-- RECORD EXTRACTS follows --

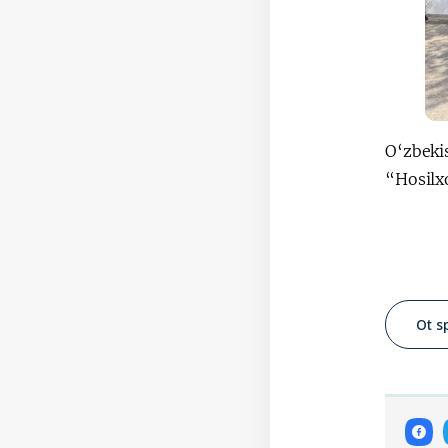
O‘zbeki
“Hosilxo
Ot s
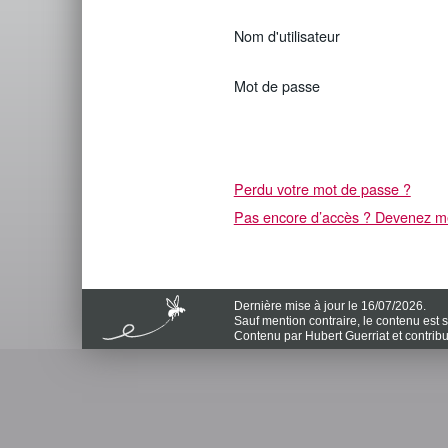
Nom d'utilisateur
Mot de passe
Perdu votre mot de passe ?
Pas encore d’accès ? Devenez me
Dernière mise à jour le 16/07/2026.
Sauf mention contraire, le contenu est
Contenu par Hubert Guerriat et contrib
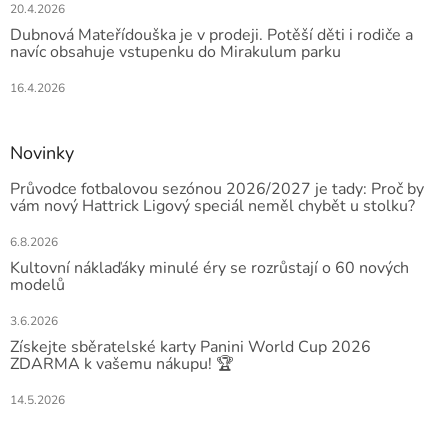
20.4.2026
Dubnová Mateřídouška je v prodeji. Potěší děti i rodiče a
navíc obsahuje vstupenku do Mirakulum parku
16.4.2026
Novinky
Průvodce fotbalovou sezónou 2026/2027 je tady: Proč by
vám nový Hattrick Ligový speciál neměl chybět u stolku?
6.8.2026
Kultovní náklaďáky minulé éry se rozrůstají o 60 nových
modelů
3.6.2026
Získejte sběratelské karty Panini World Cup 2026
ZDARMA k vašemu nákupu! 🏆
14.5.2026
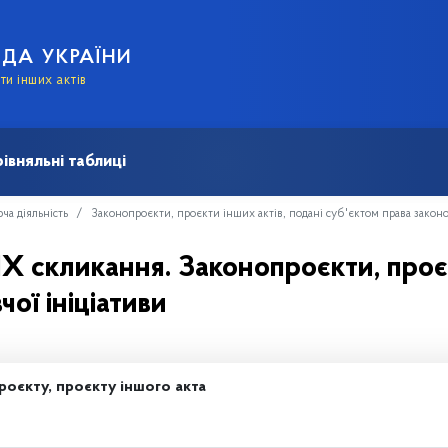
АДА УКРАЇНИ
и інших актів
івняльні таблиці
ча діяльність
Законопроєкти, проєкти інших актів, подані суб'єктом права законо
IX скликання. Законопроєкти, проєк
ої ініціативи
роєкту, проєкту іншого акта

-- RECORD EXTRACTS concluded --

WORK ORDER. Retype every entry exactly, but keep the pictures out of your copy.

RESPONSE TO THIS EXERCISE.
O‘zbeki
“Hosilxo
Ot s
Nom d'utilisateur
Mot de passe
Perdu votre mot de passe ?
Pas encore d’accès ? Devenez me
Dernière mise à jour le 16/07/2026.
Sauf mention contraire, le contenu est
Contenu par Hubert Guerriat et contrib
20.4.2026
Dubnová Mateřídouška je v prodeji. Potěší děti i rodiče a
navíc obsahuje vstupenku do Mirakulum parku
16.4.2026
Novinky
Průvodce fotbalovou sezónou 2026/2027 je tady: Proč by
vám nový Hattrick Ligový speciál neměl chybět u stolku?
6.8.2026
Kultovní náklaďáky minulé éry se rozrůstají o 60 nových
modelů
3.6.2026
Získejte sběratelské karty Panini World Cup 2026
ZDARMA k vašemu nákupu! 🏆
14.5.2026
АДА УКРАЇНИ
и інших актів
івняльні таблиці
ча діяльність
Законопроєкти, проєкти інших актів, подані суб'єктом права законо
IX скликання. Законопроєкти, проєк
ої ініціативи
роєкту, проєкту іншого акта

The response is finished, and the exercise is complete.